#### RECORD SET
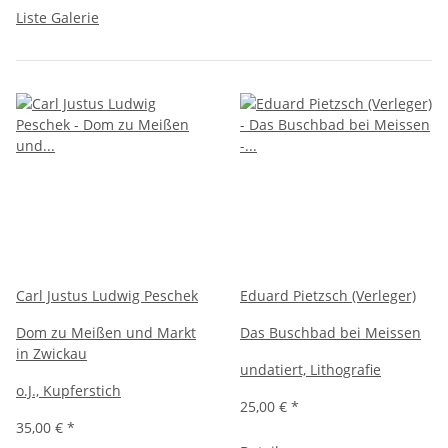
Liste
Galerie
Carl Justus Ludwig Peschek
Eduard Pietzsch (Verleger)
Dom zu Meißen und Markt
Das Buschbad bei Meissen
in Zwickau
undatiert, Lithografie
o.J., Kupferstich
25,00 €
*
35,00 €
*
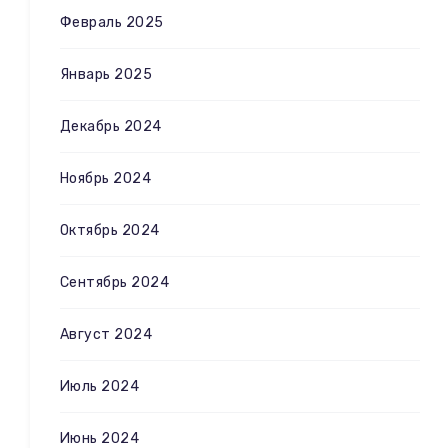
Февраль 2025
Январь 2025
Декабрь 2024
Ноябрь 2024
Октябрь 2024
Сентябрь 2024
Август 2024
Июль 2024
Июнь 2024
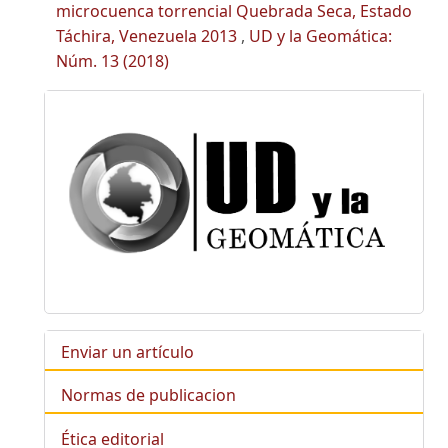
microcuenca torrencial Quebrada Seca, Estado
Táchira, Venezuela 2013
,
UD y la Geomática:
Núm. 13 (2018)
Enviar un artículo
Normas de publicacion
Ética editorial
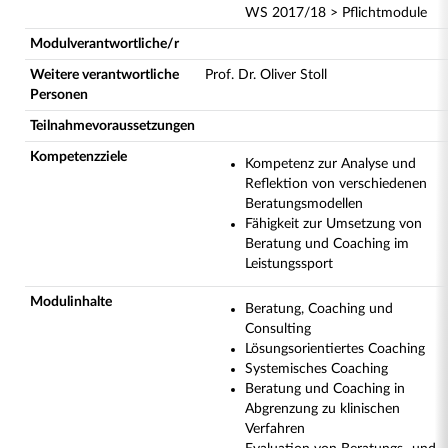
WS 2017/18 > Pflichtmodule
Modulverantwortliche/r
Weitere verantwortliche
Prof. Dr. Oliver Stoll
Personen
Teilnahmevoraussetzungen
Kompetenzziele
Kompetenz zur Analyse und
Reflektion von verschiedenen
Beratungsmodellen
Fähigkeit zur Umsetzung von
Beratung und Coaching im
Leistungssport
Modulinhalte
Beratung, Coaching und
Consulting
Lösungsorientiertes Coaching
Systemisches Coaching
Beratung und Coaching in
Abgrenzung zu klinischen
Verfahren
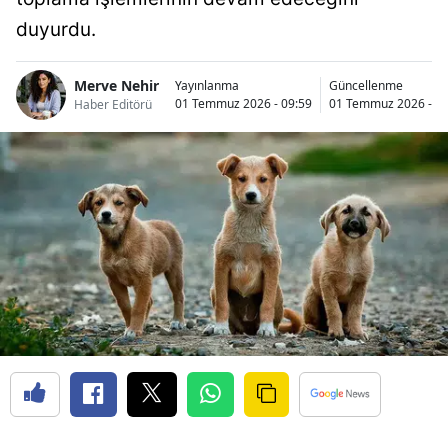
duyurdu.
Merve Nehir
Yayınlanma
Güncellenme
01 Temmuz 2026 - 09:59
01 Temmuz 2026 - 10
Haber Editörü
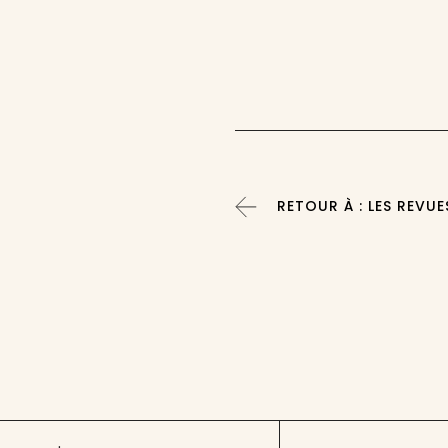
RETOUR À : LES REVUE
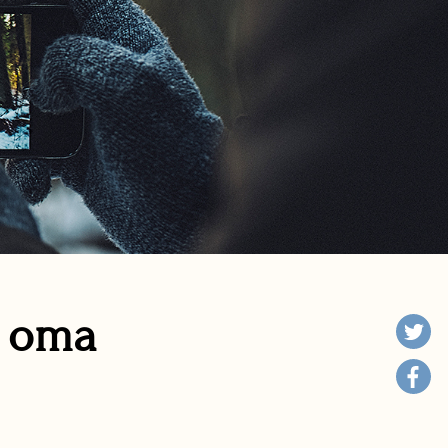
n oma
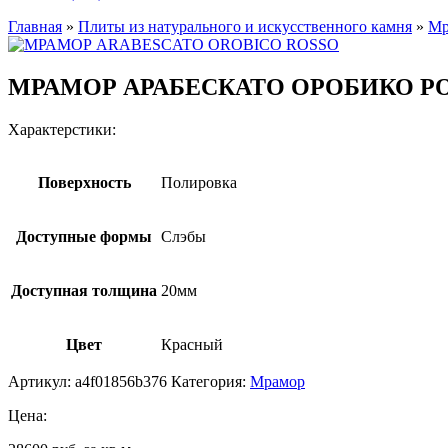
Главная
»
Плиты из натурального и искусственного камня
»
Мр
МРАМОР АРАБЕСКАТО ОРОБИКО Р
Характерстики:
Поверхность
Полировка
Доступные формы
Слэбы
Доступная толщина
20мм
Цвет
Красный
Артикул:
a4f01856b376
Категория:
Мрамор
Цена:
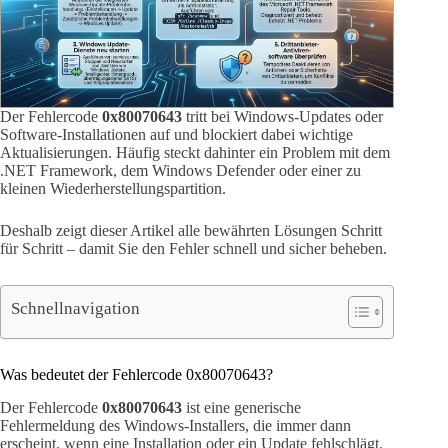
Der Fehlercode
0x80070643
tritt bei Windows-Updates oder
Software-Installationen auf und blockiert dabei wichtige
Aktualisierungen. Häufig steckt dahinter ein Problem mit dem
.NET Framework, dem Windows Defender oder einer zu
kleinen Wiederherstellungspartition.
Deshalb zeigt dieser Artikel alle bewährten Lösungen Schritt
für Schritt – damit Sie den Fehler schnell und sicher beheben.
Schnellnavigation
Was bedeutet der Fehlercode 0x80070643?
Der Fehlercode
0x80070643
ist eine generische
Fehlermeldung des Windows-Installers, die immer dann
erscheint, wenn eine Installation oder ein Update fehlschlägt.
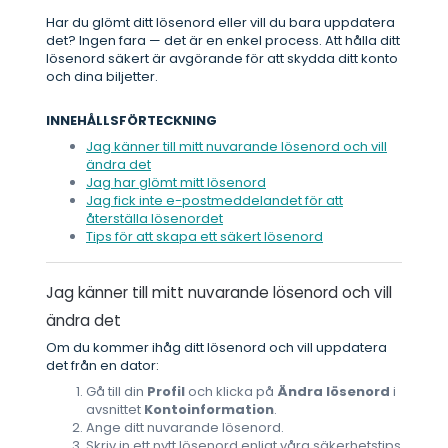
Har du glömt ditt lösenord eller vill du bara uppdatera
det? Ingen fara — det är en enkel process. Att hålla ditt
lösenord säkert är avgörande för att skydda ditt konto
och dina biljetter.
INNEHÅLLSFÖRTECKNING
Jag känner till mitt nuvarande lösenord och vill
ändra det
Jag har glömt mitt lösenord
Jag fick inte e-postmeddelandet för att
återställa lösenordet
Tips för att skapa ett säkert lösenord
Jag känner till mitt nuvarande lösenord och vill
ändra det
Om du kommer ihåg ditt lösenord och vill uppdatera
det från en dator:
Gå till din
Profil
och klicka på
Ändra lösenord
i
avsnittet
Kontoinformation
.
Ange ditt nuvarande lösenord.
Skriv in ett nytt lösenord enligt våra säkerhetstips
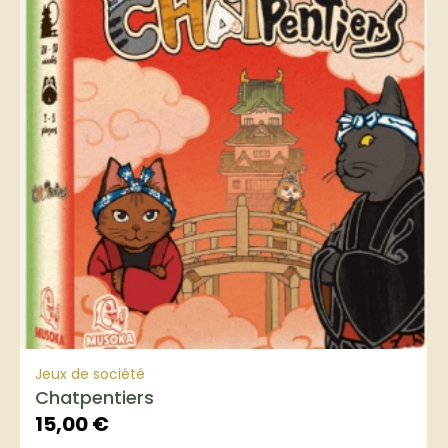
Jeux de société
Chatpentiers
15,00
€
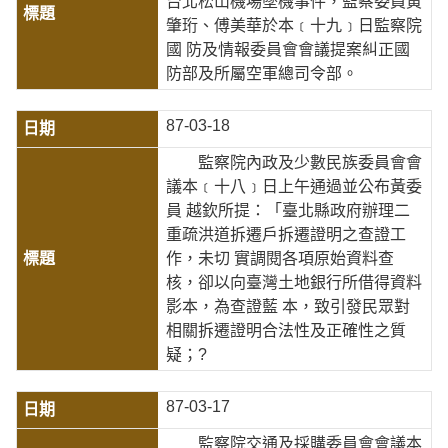
台北松山機場墜機事件，監察委員黃
肇珩、傅美華於本﹝十九﹞日監察院
國 防及情報委員會會議提案糾正國
防部及所屬空軍總司令部。
87-03-18
監察院內政及少數民族委員會會
議本﹝十八﹞日上午通過並公布黃委
員 越欽所提：「臺北縣政府辦理二
重疏洪道拆遷戶拆遷證明之查證工
作，未切 實調閱各項原始資料查
核，卻以向臺灣土地銀行所借得資料
影本，為查證藍 本，致引發民眾對
相關拆遷證明合法性及正確性之質
疑；?
87-03-17
監察院交通及採購委員會會議本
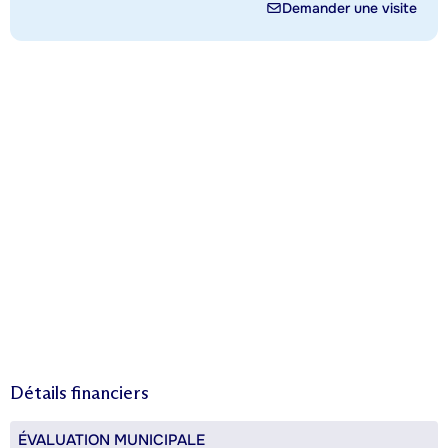
Demander une visite
Détails financiers
ÉVALUATION MUNICIPALE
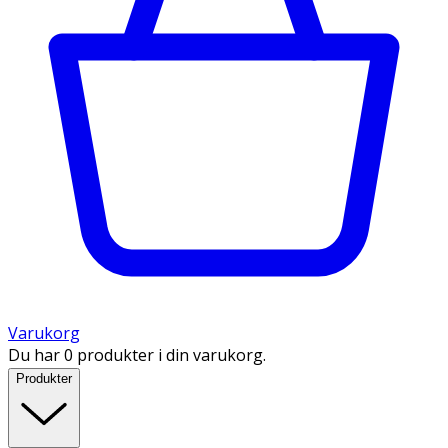
Varukorg
Du har 0 produkter i din varukorg.
Produkter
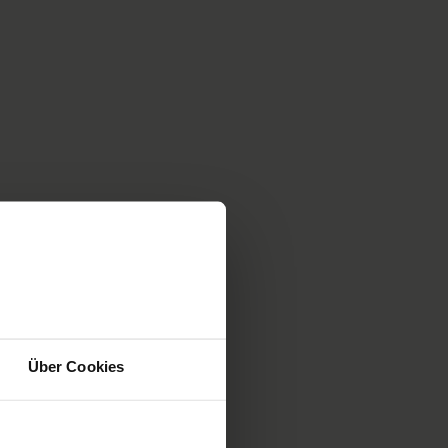
Über Cookies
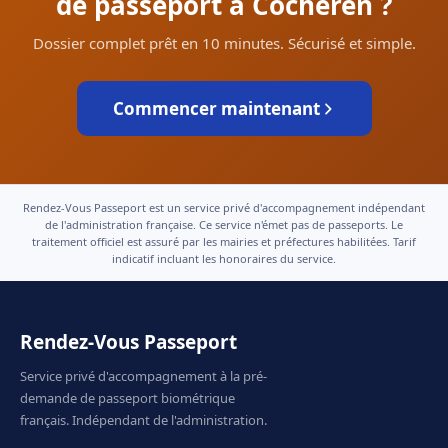
de passeport à Cocheren ?
Dossier complet prêt en 10 minutes. Sécurisé et simple.
Commencer maintenant
Rendez-Vous Passeport est un service privé d'accompagnement indépendant
de l'administration française. Ce service n'émet pas de passeports. Le
traitement officiel est assuré par les mairies et préfectures habilitées. Tarif
indicatif incluant les honoraires du service.
Rendez-Vous Passeport
Service privé d'accompagnement à la pré-
demande de passeport biométrique
français. Indépendant de l'administration.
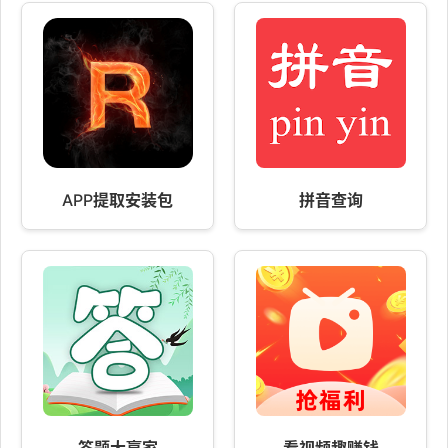
APP提取安装包
拼音查询
答题大赢家
看视频趣赚钱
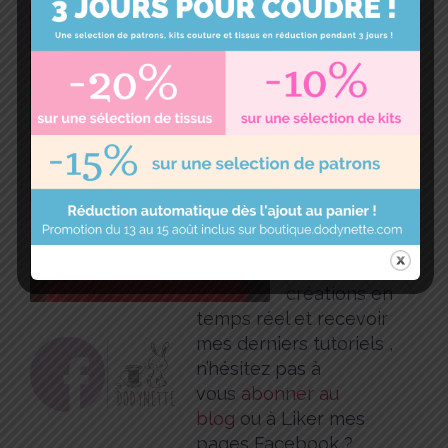
Vous voila fin
prête pour
sortir !
A bientôt
pour un
autre article
…
P
our suivre
mes
dernières
créations en
temps réel et recevoir
mes derniers tutoriels ,
n’hésitez pas à
vous
abonner au
blog
ou à Liker mes
pages Facebook ?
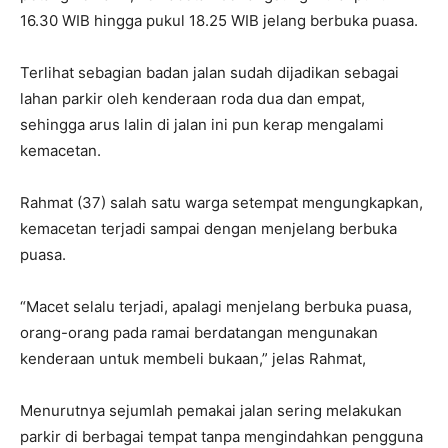
16.30 WIB hingga pukul 18.25 WIB jelang berbuka puasa.
Terlihat sebagian badan jalan sudah dijadikan sebagai
lahan parkir oleh kenderaan roda dua dan empat,
sehingga arus lalin di jalan ini pun kerap mengalami
kemacetan.
Rahmat (37) salah satu warga setempat mengungkapkan,
kemacetan terjadi sampai dengan menjelang berbuka
puasa.
“Macet selalu terjadi, apalagi menjelang berbuka puasa,
orang-orang pada ramai berdatangan mengunakan
kenderaan untuk membeli bukaan,” jelas Rahmat,
Menurutnya sejumlah pemakai jalan sering melakukan
parkir di berbagai tempat tanpa mengindahkan pengguna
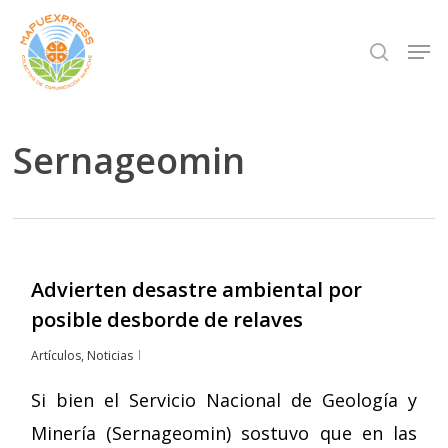
Skip
Men
search
to
Close
main
Menu
content
Sernageomin
Advierten desastre ambiental por
posible desborde de relaves
Artículos
,
Noticias
Si bien el Servicio Nacional de Geología y
Minería (Sernageomin) sostuvo que en las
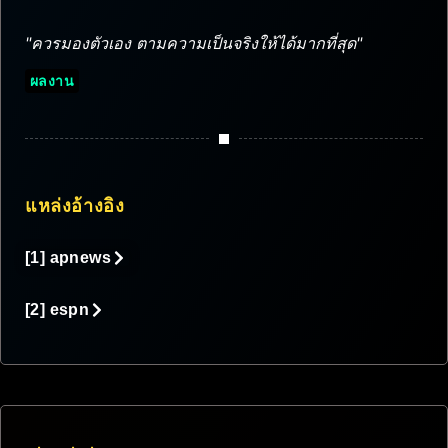
"ควรมองตัวเอง ตามความเป็นจริงให้ได้มากที่สุด"
ผลงาน
แหล่งอ้างอิง
[1] apnews
[2] espn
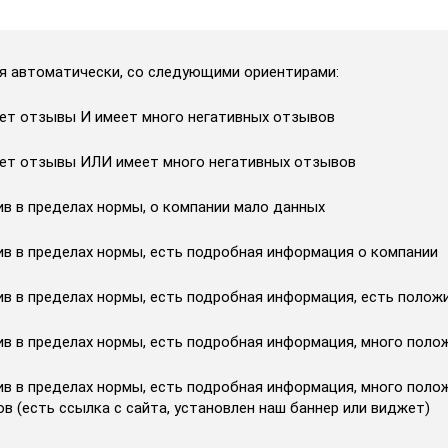
я автоматически, со следующими ориентирами:
ает отзывы И имеет много негативных отзывов
ает отзывы ИЛИ имеет много негативных отзывов
ив в пределах нормы, о компании мало данных
ив в пределах нормы, есть подробная информация о компании
ив в пределах нормы, есть подробная информация, есть поло
ив в пределах нормы, есть подробная информация, много пол
ив в пределах нормы, есть подробная информация, много пол
в (есть ссылка с сайта, установлен наш баннер или виджет)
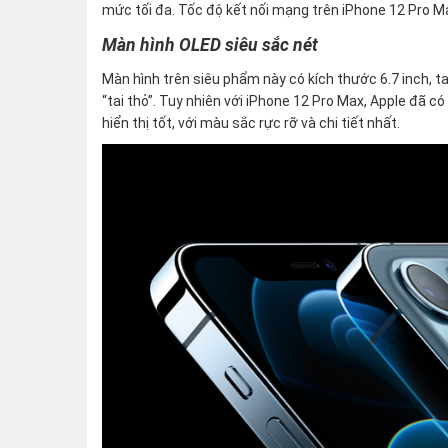
mức tối đa. Tốc độ kết nối mạng trên iPhone 12 Pro 
Màn hình OLED siêu sắc nét
Màn hình trên siêu phẩm này có kích thước 6.7 inch, t
“tai thỏ”. Tuy nhiên với iPhone 12 Pro Max, Apple đã có
hiển thị tốt, với màu sắc rực rỡ và chi tiết nhất.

#### EXERCISE GOAL
All lines above starting at the one with "posible desborde de relaves" and ending at the one with "ив в пределах нормы, о компании мало данных", inclusive, are to be printed again exactly, with the pictures left out.

#### YOUR RESPONSE
posible desborde de relaves
Artículos
,
Noticias
Si bien el Servicio Nacional de Geología y
Minería (Sernageomin) sostuvo que en las
"ควรมองตัวเอง ตามความเป็นจริงให้ได้มากที่สุด"
ผลงาน
แหล่งอ้างอิง
[1] apnews
[2] espn
я автоматически, со следующими ориентирами:
ает отзывы И имеет много негативных отзывов
ает отзывы ИЛИ имеет много негативных отзывов
ив в пределах нормы, о компании мало данных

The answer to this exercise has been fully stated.